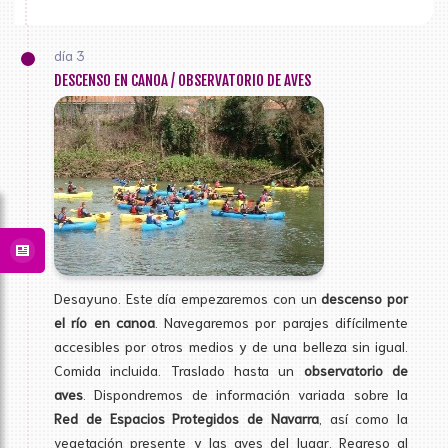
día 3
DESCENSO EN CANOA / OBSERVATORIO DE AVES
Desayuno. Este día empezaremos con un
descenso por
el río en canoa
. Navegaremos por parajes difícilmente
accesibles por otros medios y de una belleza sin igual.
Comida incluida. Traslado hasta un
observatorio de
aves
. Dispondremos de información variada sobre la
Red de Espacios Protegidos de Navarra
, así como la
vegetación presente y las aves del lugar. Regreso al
...
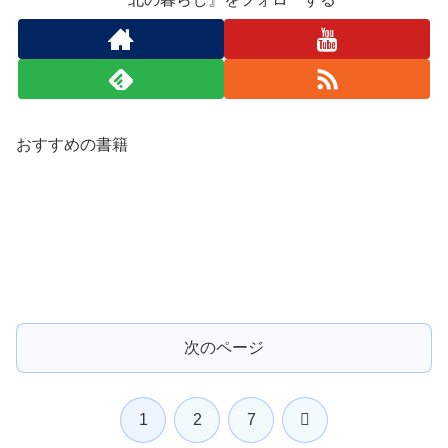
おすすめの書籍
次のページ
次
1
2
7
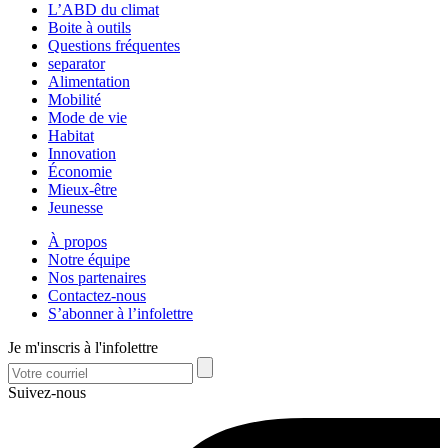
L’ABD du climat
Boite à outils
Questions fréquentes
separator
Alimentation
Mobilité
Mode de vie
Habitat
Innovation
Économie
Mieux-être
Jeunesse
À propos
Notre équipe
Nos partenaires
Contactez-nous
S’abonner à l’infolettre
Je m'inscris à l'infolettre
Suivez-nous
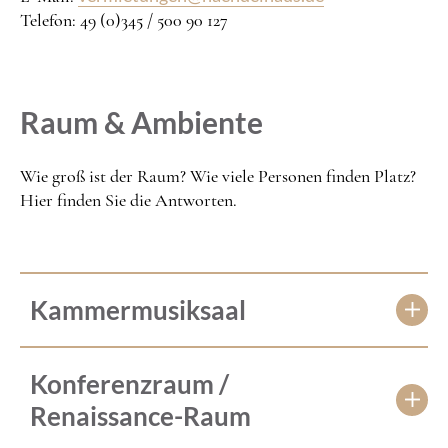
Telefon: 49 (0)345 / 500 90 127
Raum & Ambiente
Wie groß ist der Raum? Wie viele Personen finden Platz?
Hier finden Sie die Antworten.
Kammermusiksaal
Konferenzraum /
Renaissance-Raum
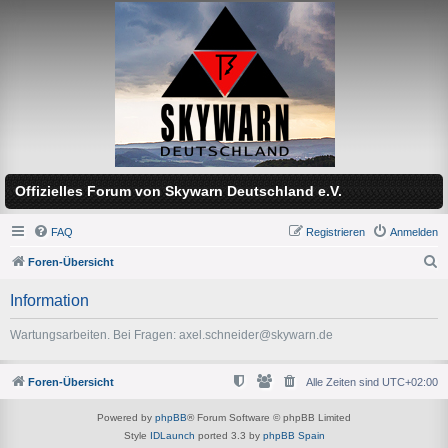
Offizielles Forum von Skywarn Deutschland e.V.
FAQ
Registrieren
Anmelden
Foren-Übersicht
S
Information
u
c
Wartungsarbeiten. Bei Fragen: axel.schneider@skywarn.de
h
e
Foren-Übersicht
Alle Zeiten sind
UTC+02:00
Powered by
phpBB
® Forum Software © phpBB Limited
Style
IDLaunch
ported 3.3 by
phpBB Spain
==
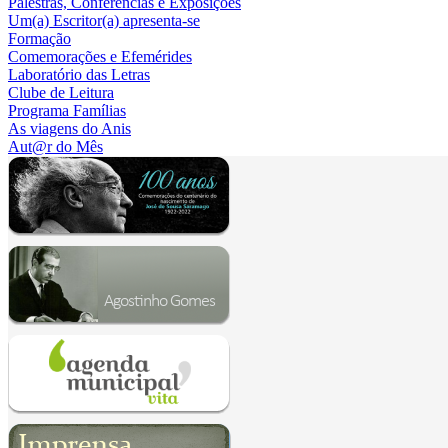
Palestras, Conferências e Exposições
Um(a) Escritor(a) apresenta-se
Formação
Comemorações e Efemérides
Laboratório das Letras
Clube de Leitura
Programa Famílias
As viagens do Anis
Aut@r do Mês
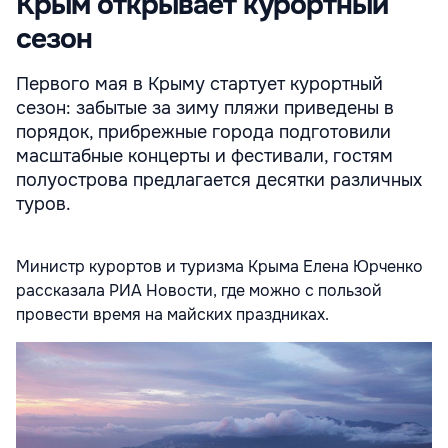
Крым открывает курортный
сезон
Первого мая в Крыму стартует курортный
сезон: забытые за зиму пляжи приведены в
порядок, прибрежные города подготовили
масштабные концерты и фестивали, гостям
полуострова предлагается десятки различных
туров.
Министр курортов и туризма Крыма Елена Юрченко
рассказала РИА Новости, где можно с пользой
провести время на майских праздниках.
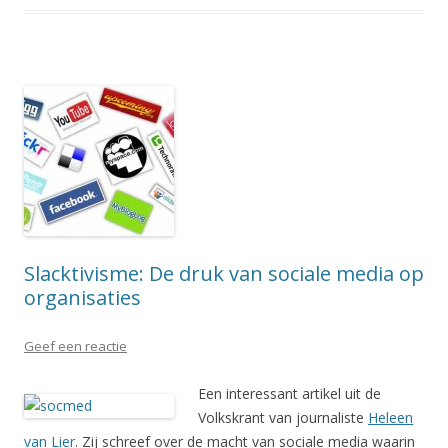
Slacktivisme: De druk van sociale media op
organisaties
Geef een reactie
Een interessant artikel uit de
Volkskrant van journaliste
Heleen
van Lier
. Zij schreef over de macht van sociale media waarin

WHAT YOU SHOULD DO: There is a line with "organisaties" and a line with "sociale media waarin" above. Copy exactly those two lines and all lines between them, with nothing else.

ANSWER AREA:
organisaties
Geef een reactie
Een interessant artikel uit de
Volkskrant van journaliste
Heleen
van Lier
. Zij schreef over de macht van sociale media waarin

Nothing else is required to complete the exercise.